TOKYO (Reuters) – The pound stayed fragile on Tuesday after falling to an 11-month low against the dollar overnight on worries over a ‘hard’ Brexit from the European Union, while simmering U.S.-China trade tensions provided support to the greenback.
Comments from officials about a no-deal Brexit stoked fears Britain would crash out of the EU next year without securing a trade agreement.
Sterling sank as far as $1.2920 overnight, its lowest since early September, before making up some losses. It stood at $1.2942 at 0315 GMT.
The dollar stayed firm on Tuesday, with the index against a broad basket of currencies steady at 95.345.
Overnight, it edged close to the more-than-one-year high of 95.652 reached on July 19, before easing somewhat towards the end of the session.
Some analysts see trade tensions supporting the dollar as the United States economy is better placed to handle protectionism than emerging markets, and as tariffs may narrow the U.S. trade deficit.
“There is still a lot of uncertainty on the tariffs. We don’t know exactly how much will be implemented and how bad it can get,” said Shinichiro Kadota, senior FX and rates strategist at Barclays in Tokyo.

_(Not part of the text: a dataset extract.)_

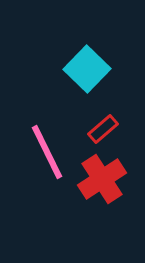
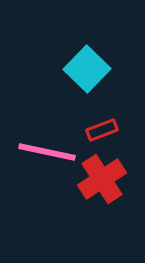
red rectangle: moved 1 px left, 1 px down; rotated 20 degrees clockwise
pink line: rotated 52 degrees counterclockwise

“If U.S. economic growth starts to slow down because of tariffs or because past tax-cut effects are waning, then I think the economic performance could fade, which could also lead to fading dollar strength,” he said.
Minori Uchida, chief currency analyst at MUFG Bank, said the dollar drew additional support from earnings-led gains on Wall Street.

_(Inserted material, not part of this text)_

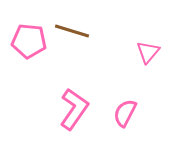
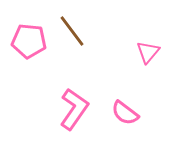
brown line: rotated 36 degrees clockwise
pink semicircle: rotated 80 degrees counterclockwise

“The correlation between the U.S. dollar and U.S. equities is becoming really strong,” he said, adding that the dollar “will continue to strengthen as long as U.S. stock markets remain bullish”.

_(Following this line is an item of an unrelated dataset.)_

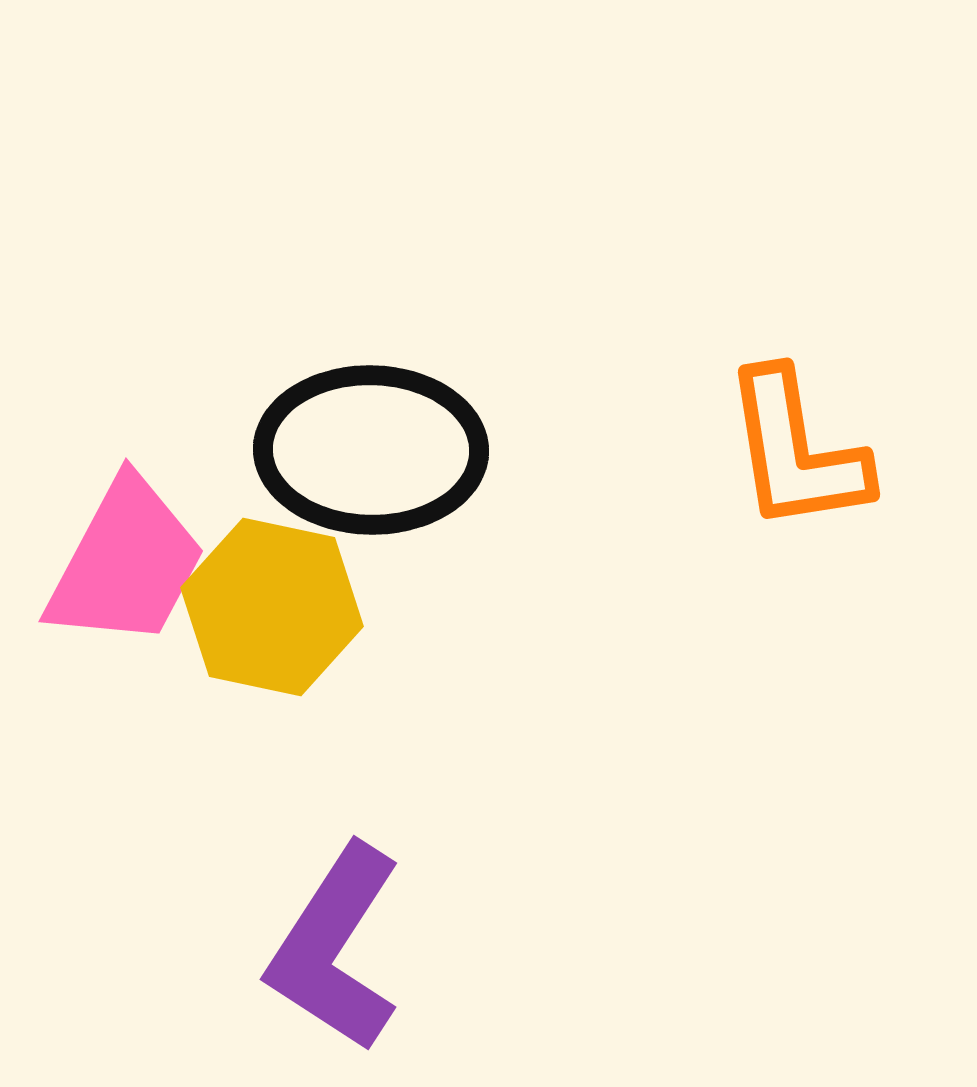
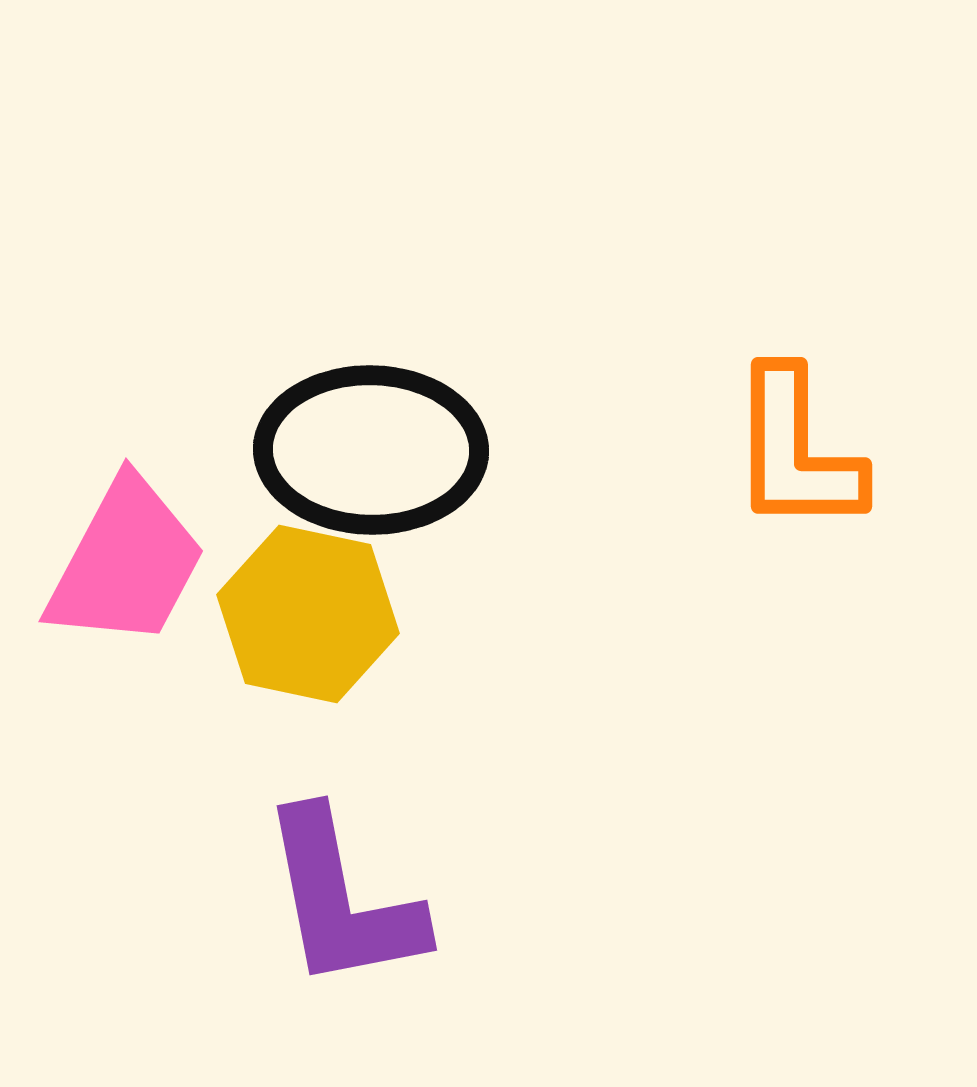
orange L-shape: rotated 9 degrees clockwise
yellow hexagon: moved 36 px right, 7 px down
purple L-shape: moved 7 px right, 48 px up; rotated 44 degrees counterclockwise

The euro remained weak after slipping to a five-week low of $1.1530 overnight, as German industrial orders fell more than expected in June, posting their steepest monthly drop in well over a year. It last traded a tad higher at $1.1558.
The yen strengthened slightly against the dollar to 111.32 yen ahead of Thursday’s expected bilateral trade talks between the U.S. and Japan in Washington.
The talks “are seen as a factor that’s pushing up the yen,” said Uchida.
The offshore yuan last traded at 6.8625 yuan per dollar.
The Turkish lira firmed against the dollar after broadcaster CNN Turk, citing diplomatic sources, reported that a delegation of Turkish officials will head to Washington in two days to discuss an ongoing row between the two NATO allies.
The currency was trading at 5.2750 against the dollar at 0315 GMT on Tuesday.
It had plunged about 5.5 percent to a record low of 5.4250 overnight after the Trump administration announced on Friday that it was reviewing Turkey’s duty-free access to U.S. markets.